[SUPPLIED MATERIAL Boundary: Start]
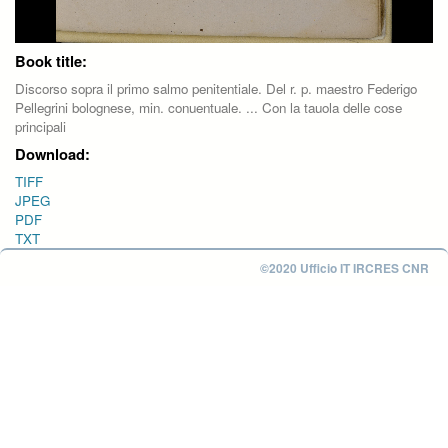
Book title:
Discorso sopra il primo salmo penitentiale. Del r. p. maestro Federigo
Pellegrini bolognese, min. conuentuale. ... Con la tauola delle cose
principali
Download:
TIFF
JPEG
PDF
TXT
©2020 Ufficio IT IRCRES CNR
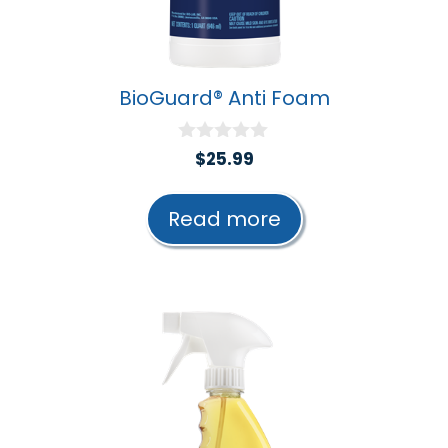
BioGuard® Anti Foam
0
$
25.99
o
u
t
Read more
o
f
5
[SUPPLIED MATERIAL Boundary: End]
[SUPPLIED MATERIAL Boundary: Start]
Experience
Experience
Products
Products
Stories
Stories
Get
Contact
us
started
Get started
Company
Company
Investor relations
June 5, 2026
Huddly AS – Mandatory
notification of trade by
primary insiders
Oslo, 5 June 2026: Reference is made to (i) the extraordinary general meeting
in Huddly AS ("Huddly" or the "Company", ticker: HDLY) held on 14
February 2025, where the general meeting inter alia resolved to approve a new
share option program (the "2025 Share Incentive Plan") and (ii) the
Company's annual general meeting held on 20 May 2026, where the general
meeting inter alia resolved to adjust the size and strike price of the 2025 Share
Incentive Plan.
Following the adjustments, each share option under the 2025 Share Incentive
[SUPPLIED MATERIAL Boundary: End]
[SUPPLIED MATERIAL Boundary: Start]
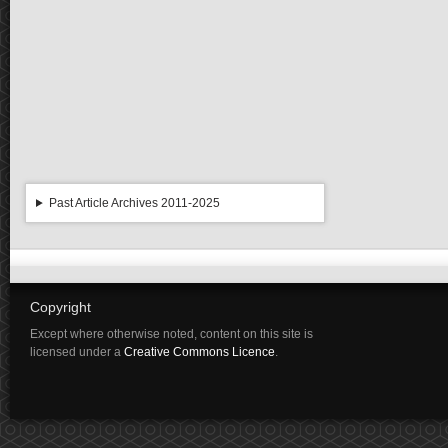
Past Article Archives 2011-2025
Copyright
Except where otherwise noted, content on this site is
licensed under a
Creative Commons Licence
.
[SUPPLIED MATERIAL Boundary: End]
Looking at the material above, count the lines where the word "Huddly" occurs, and answer with that count alone.

2